Questioning Assumptions About Children
30 Days Towards Connected Parenting / Parenting

Questioning Assumptions About Children

This post is part of the 30 Days Towards Connected Parenting series.

Questioning Assumptions About Children

Everywhere I look I get the impression that parenting these days is about doing something to your child. There’s books and articles on how to manage a range of different behaviours. Tips and tricks for anything you might come across in your parenting journey. Society seems to assume that children need to be strictly controlled lest they take advantage of you or turn into ‘brats’.

This feels like such a pessimistic way to view children. I imagine it also becomes a self-fulfilling prophecy. When you expect parenting to be difficult, parenting becomes difficult. When you view children as defiant and manipulative, children may become defiant and manipulative. If you feel like you must maintain strict control of your children to shape them into ‘good’ human beings, then parenting must seem like a fight. No one likes to be controlled and will naturally fight against it. How tiring!

What if we viewed children more positively? What if we shifted our focus from ‘doing to’ to ‘working with’? What if we treated children with the respect we show adults? After all they are real people. What if instead of focusing on preventing bad behaviour, we noticed the good? What if we showed our children a lot more trust and freedom?

Questioning Assumptions About Children

Children are so very capable and trustworthy when given the chance. Often though, they are not afforded that. We take away choices and options in an attempt to prevent things going wrong before we’ve even given them a chance. We say ‘no’ automatically without considering why. We tell them ‘because I said so’ as if they don’t deserve an explanation. And then when they react badly to our controlling tendencies we reaffirm our beliefs that children are troublesome. We think the answer to our problems is more control, when in fact that will never work and only serves to drive a wedge between us.

The answer is connection. And we can start by challenging society’s assumptions about children. Instead we choose to respect them, treat them like people, let them make choices about their own bodies, allow them as much freedom as we can, be there to guide and support them, keep them safe, view them in a positive light, work through problems with them, and love them unconditionally. Imagine how different so many relationships could be if people changed the way they thought about children. And when you have a stronger relationship, children want to cooperate.
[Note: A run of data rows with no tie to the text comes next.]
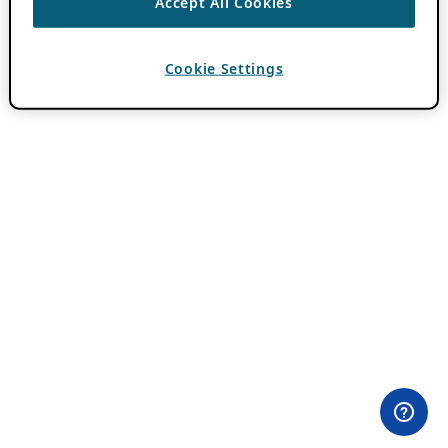
Accept All Cookies
Cookie Settings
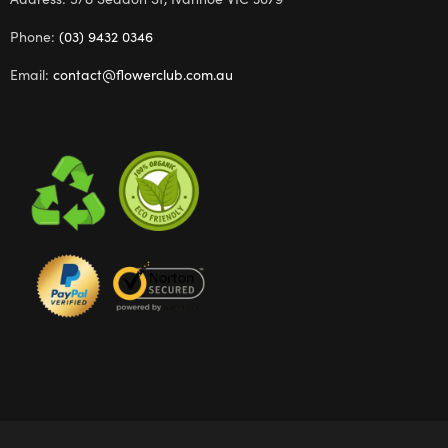
Phone:
(03) 9432 0346
Email:
contact@flowerclub.com.au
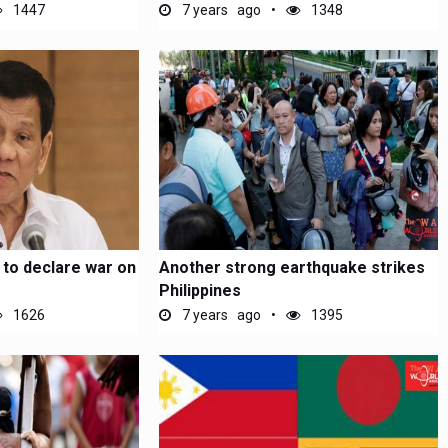
1447
7 years ago
1348
 to declare war on
Another strong earthquake strikes
Philippines
1626
7 years ago
1395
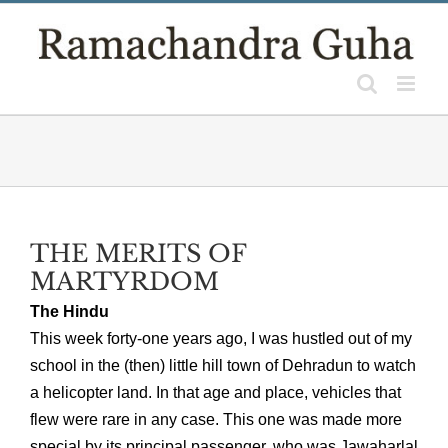
Skip
to
content
THE MERITS OF
MARTYRDOM
The Hindu
This week forty-one years ago, I was hustled out of my
school in the (then) little hill town of Dehradun to watch
a helicopter land. In that age and place, vehicles that
flew were rare in any case. This one was made more
special by its principal passenger, who was Jawaharlal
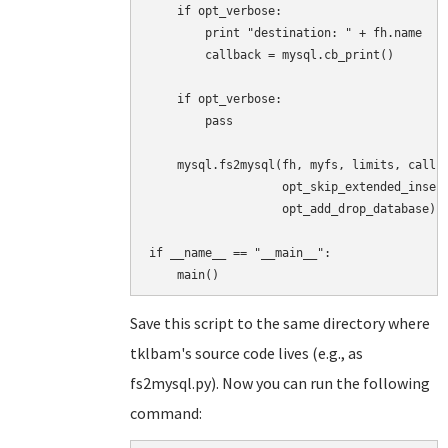
    if opt_verbose:

        print "destination: " + fh.name

        callback = mysql.cb_print()

    if opt_verbose:

        pass

    mysql.fs2mysql(fh, myfs, limits, callba
                   opt_skip_extended_insert
                   opt_add_drop_database)

if __name__ == "__main__":

Save this script to the same directory where
tklbam's source code lives (e.g., as
fs2mysql.py). Now you can run the following
command:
Questioning Assumptions About Children

Parenting needn’t be a fight. It’s a relationship between you and your child. If you were in a romantic relationship where you were constantly fighting or felt controlled you wouldn’t want to stick around. No amount of quick tricks would be able to fix it. You would know you needed to work on your relationship and connection. And so it can be the same for the parent-child bond. When your relationship is not based on power and control, guiding them comes easily. You don’t need the latest method for every different behaviour. You work things out together. And the best part? The connection is always there. Your relationship grows stronger with every challenge you face together.
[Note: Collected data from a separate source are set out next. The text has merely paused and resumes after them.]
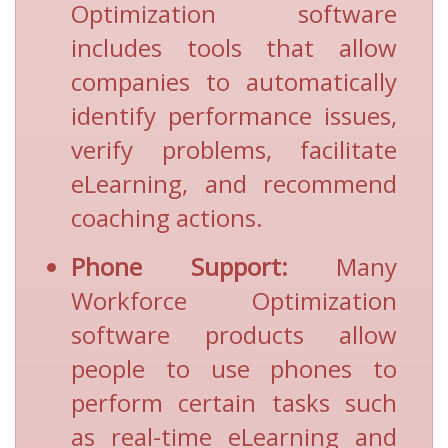
Optimization software
includes tools that allow
companies to automatically
identify performance issues,
verify problems, facilitate
eLearning, and recommend
coaching actions.
Phone Support:
Many
Workforce Optimization
software products allow
people to use phones to
perform certain tasks such
as real-time eLearning and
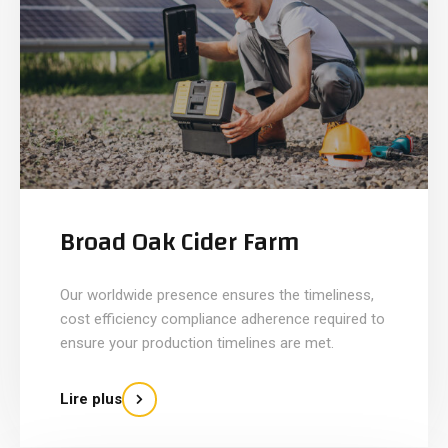
Broad Oak Cider Farm
Our worldwide presence ensures the timeliness,
cost efficiency compliance adherence required to
ensure your production timelines are met.
Lire plus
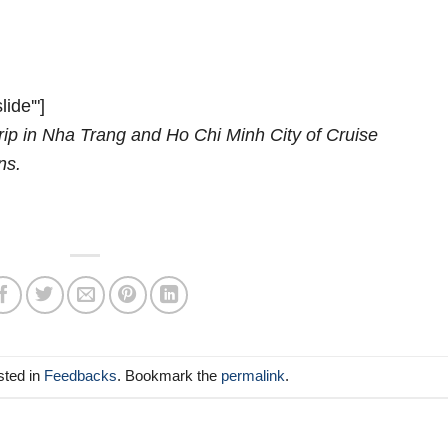
lide'"]
rip in Nha Trang and Ho Chi Minh City of Cruise
ns.
sted in
Feedbacks
. Bookmark the
permalink
.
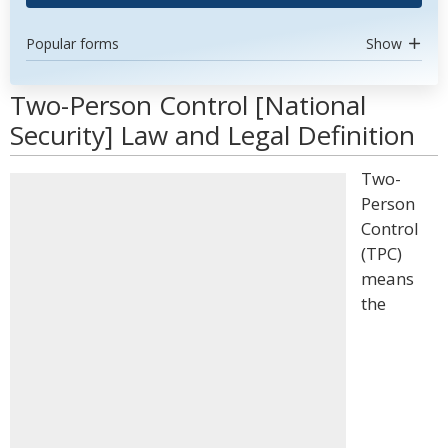
Popular forms
Show
Two-Person Control [National
Security] Law and Legal Definition
Two-
Person
Control
(TPC)
means
the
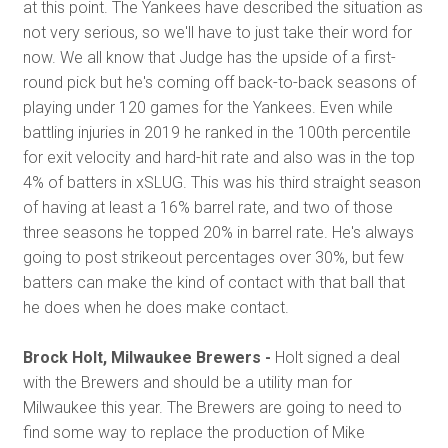
at this point. The Yankees have described the situation as
not very serious, so we'll have to just take their word for
now. We all know that Judge has the upside of a first-
round pick but he's coming off back-to-back seasons of
playing under 120 games for the Yankees. Even while
battling injuries in 2019 he ranked in the 100th percentile
for exit velocity and hard-hit rate and also was in the top
4% of batters in xSLUG. This was his third straight season
of having at least a 16% barrel rate, and two of those
three seasons he topped 20% in barrel rate. He's always
going to post strikeout percentages over 30%, but few
batters can make the kind of contact with that ball that
he does when he does make contact.
Brock Holt, Milwaukee Brewers -
Holt signed a deal
with the Brewers and should be a utility man for
Milwaukee this year. The Brewers are going to need to
find some way to replace the production of Mike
What outdated assumptions about children do you need to let go of?

In which areas can you give your kids more control over their own lives?

30 Days Towards Connected Parenting

Comments

Kerry
October 3, 2015 at 1:43 am

What good advice…and such a journey to make use of it 🙂
I just finished doing printing with my 4 year old, who literally sings and dances for several minutes between each of the 20 letters. So tiring! I strive to see her as doing just what she was meant to do, and I was successful today, but I’m so drained.
Hope that you have a great day!



    October 6, 2015 at 9:00 am

    Oh my gosh it’s so tiring isn’t it! I once read this quote:

    “So, if you are trying to change your parenting, you are probably trying to change your neural pathways. Especially if you are choosing a path that is different from the way that you were raised. You are forcing your brain to go down weaker pathways. Your brain will want to go down the strong ones, the habitual ones. To keep forcing it down the weak pathways not only strengthens those pathways but will increase cognitive fatigue. Be kind to yourself, it is in those moments that you are most likely to lose it, and perhaps feel that it’s not worth it. Celebrate how far you have already come, apologize, smooth it over, and keep stretching your mind. Be kind, you are rewriting your brain (in addition to encouraging your children’s pathways to change), and that is exhausting work. These are but bumps on the road in your journey of parenting. And you have chosen to walk a harder, but more fulfilling path.”
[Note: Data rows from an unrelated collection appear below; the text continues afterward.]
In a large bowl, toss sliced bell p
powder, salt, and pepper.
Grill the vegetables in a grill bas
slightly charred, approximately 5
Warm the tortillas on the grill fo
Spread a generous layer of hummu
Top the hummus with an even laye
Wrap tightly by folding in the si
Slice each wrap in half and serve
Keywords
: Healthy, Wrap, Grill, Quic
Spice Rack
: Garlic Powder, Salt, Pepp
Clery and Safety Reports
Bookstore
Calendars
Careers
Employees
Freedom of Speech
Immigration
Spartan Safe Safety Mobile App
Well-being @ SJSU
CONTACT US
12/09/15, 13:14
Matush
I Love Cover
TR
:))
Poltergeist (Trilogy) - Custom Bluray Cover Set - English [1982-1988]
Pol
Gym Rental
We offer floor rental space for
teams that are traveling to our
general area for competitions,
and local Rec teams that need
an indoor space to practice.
October 4, 2015 at 1:54 pm

I love this!! You are right. Kids have so much to offer and we can actually learn a lot from them too. It is such a special relationship that will only last a short period of time. Thanks for this! Have a great day!



Clint W
September 15, 2016 at 7:45 am

I love reading posts on parenting. It helps me build new ideas and ways to relax to my boys. I’ve read books that resonate these theories and really appreciate having a practical and concise version to refer to and reread. Thank you for all you do on these posts. I’m sure my family would be thankful too 🙂



February 10, 2018 at 10:10 am

Fantastic thought, thank you for that. Too many people start right away with patronizing approach towards any children they meet throughout their lives, without even trying to make a solid connection with them. Even with the ones with whom they should be the closest!